As we all know, Christmas is a time for relaxation. Christmas Day and Boxing Day are two of the quietest days on the grid, with demand far below a normal winter weekday as schools, offices and shops shut down. It is one of the very rare national days on which most commercial operations halt (even in London!). Boxing Day is usually the day on which the least energy is consumed, followed by Christmas. On a trip back to the UK’s Christmas Day 2022, peak demand was as low as 30 GW during the lunchtime settlement periods. It was exceptionally mild weather, and embedded renewables helped keep net demand on the transmission system unusually low. The unusual demand drop and renewable high made it feel like summer… a Christmas miracle.

Low demand means that most of the supply can be met by renewables. Looking back to 2020, if one single good thing happened in a very odd period of festivities, it was that Christmas 2020 was the first coal-free Christmas since the electricity age began in the 1880s with zero-carbon sources supplying >50 % electricity. Boxing Day pushed that even further, with around 80% of the day’s power coming from low-carbon sources. Electricity supply was as green as a real Christmas tree.

However, what would the holiday season be without a little bit of chaos?

So, Christmas lunchtime is one of the lowest loads by 10-15. Flashback to 2019: peak Christmas Day demand was 33.3 GW versus a November high of 46 GW. In times like these, voltage management and ramp-up rates come to star in some riveting entertainment, invoking our ever-present need for electrical management. The first dramatic turn is that in regions like Eastern England, Scotland, and the Southwest, DSOs have documented occasions where demand falls so low that voltage rises above statutory limits… such as Christmas time. Here, the never-welcome guest appears… curtailment. Active Network Management (ANM) is triggered with a downward dispatch to shut down the imbalance caused, limiting normal operations.

Thankfully, more Christmas miracles are happening.
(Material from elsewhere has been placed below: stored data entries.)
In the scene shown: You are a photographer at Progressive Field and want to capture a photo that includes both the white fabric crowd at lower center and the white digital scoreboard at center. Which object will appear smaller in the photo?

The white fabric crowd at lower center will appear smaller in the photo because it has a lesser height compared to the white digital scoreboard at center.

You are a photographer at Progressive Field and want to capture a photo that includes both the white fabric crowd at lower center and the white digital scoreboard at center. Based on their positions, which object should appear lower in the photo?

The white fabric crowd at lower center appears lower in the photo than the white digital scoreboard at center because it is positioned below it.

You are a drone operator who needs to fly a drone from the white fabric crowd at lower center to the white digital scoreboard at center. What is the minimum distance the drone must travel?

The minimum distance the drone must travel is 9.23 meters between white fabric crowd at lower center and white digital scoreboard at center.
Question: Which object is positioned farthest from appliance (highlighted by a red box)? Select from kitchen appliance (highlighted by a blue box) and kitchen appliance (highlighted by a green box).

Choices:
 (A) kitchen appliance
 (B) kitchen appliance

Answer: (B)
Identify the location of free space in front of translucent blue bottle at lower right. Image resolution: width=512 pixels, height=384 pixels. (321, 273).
Flexibility is coming into the picture with batteries, demand response, and electric vehicle fleets coming to the rescue to avoid wasting the perfectly good, clean electrons. Who needs Santa Claus? Jingle bells, Batman smells, Robin laid an egg… and the electricity grid took us for an energetic carousel… and it goes on.
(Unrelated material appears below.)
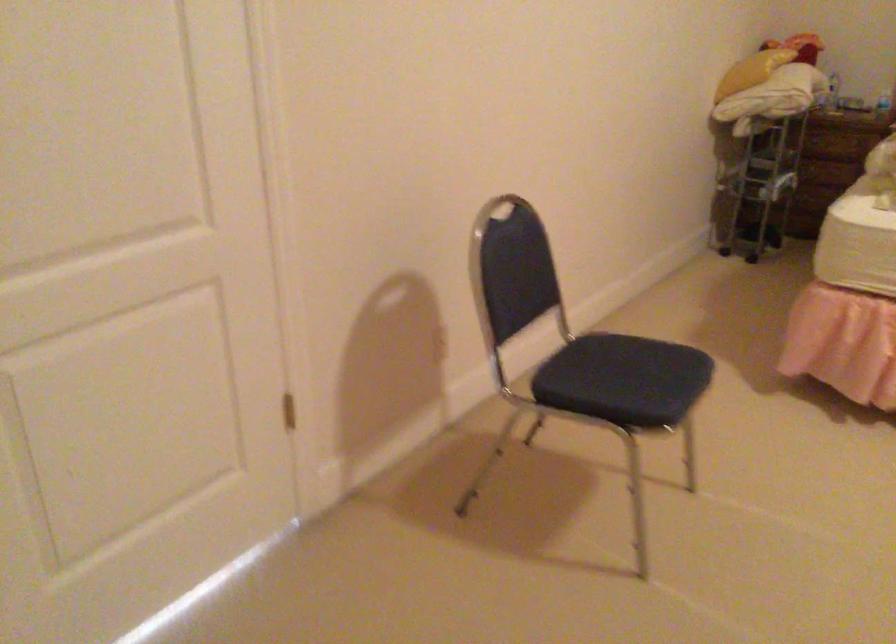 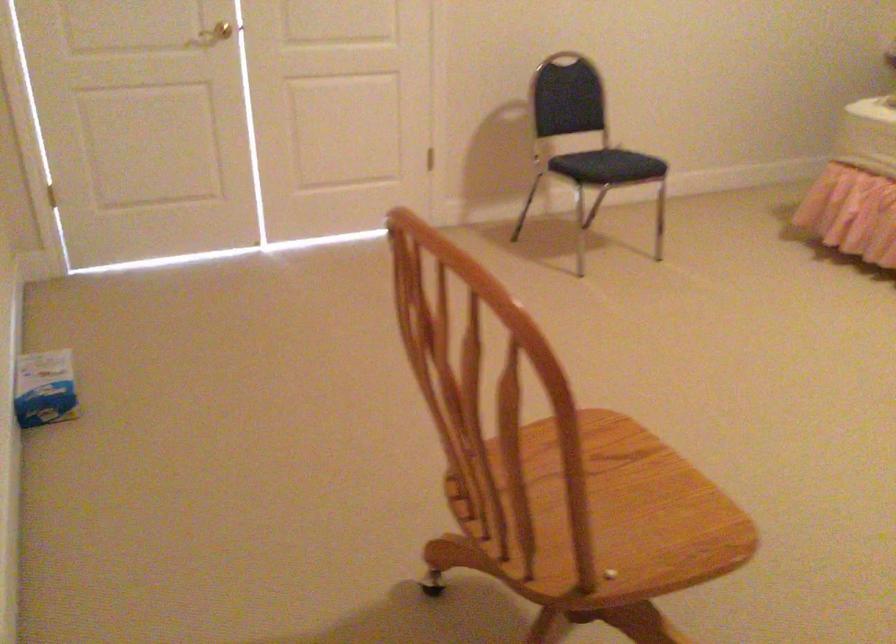 Find the pixel in the second image that matches [624,392] in the first image.

(607, 166) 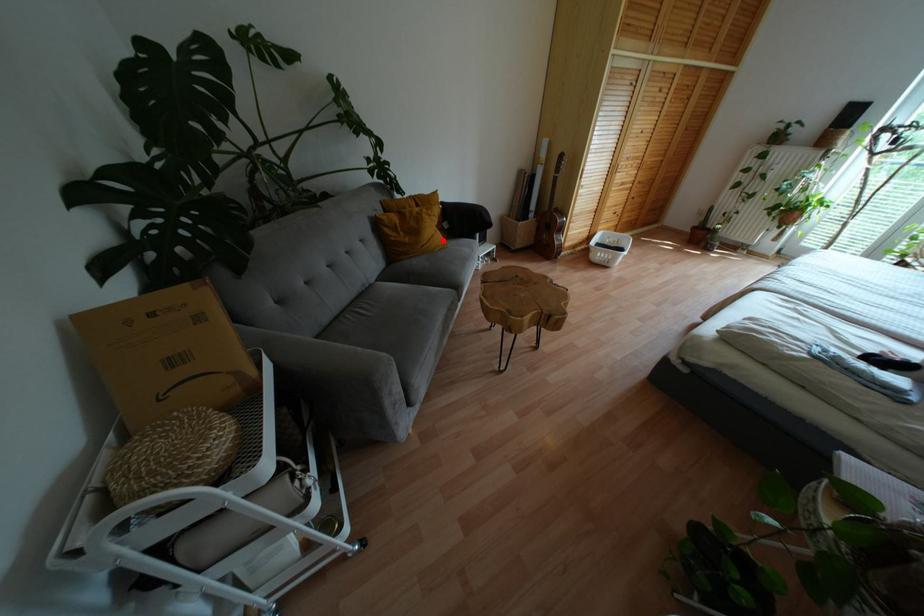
While Christmas is about downtime, New Years Eve is about living it up. New Year’s Eve produces sharp, short-duration demand spikes of the entire calendar: the “midnight surge”. Live it up, we do! We, Great Britain, can ramp in the GW scale within 30 minutes. Between 23:30 and 00:30, ESO historical data shows a highly unusual pattern: load falls as people leave parties or prepare for the countdown. Then, it surges immediately after midnight as we all switch on simultaneously. It’s a very different shape to Christmas Day, where peaks are flatter and more stretched out (as are we).

On the morning of New Year’s Day, we stretch out again, as we see demand collapse again as well.  As we know, New Year’s Day morning is where most of our resolutions are dozing and resting, before the year starts ramping up.

Here, at Blake Clough, our resolution is to grow in quality and scope. We strive to understand where the electricity grid is at and where it’s going with the purpose of decarbonising our energy systems. We aim to inform you sharply, insightfully, and with precision on all things power-networks We offer engineering, strategic, and now market solutions to ambitious electrical resolutions of your own.

We wish you a wonderful, exciting, and restful festive season from the depths of our bio-electricity-powered brains (and hearts).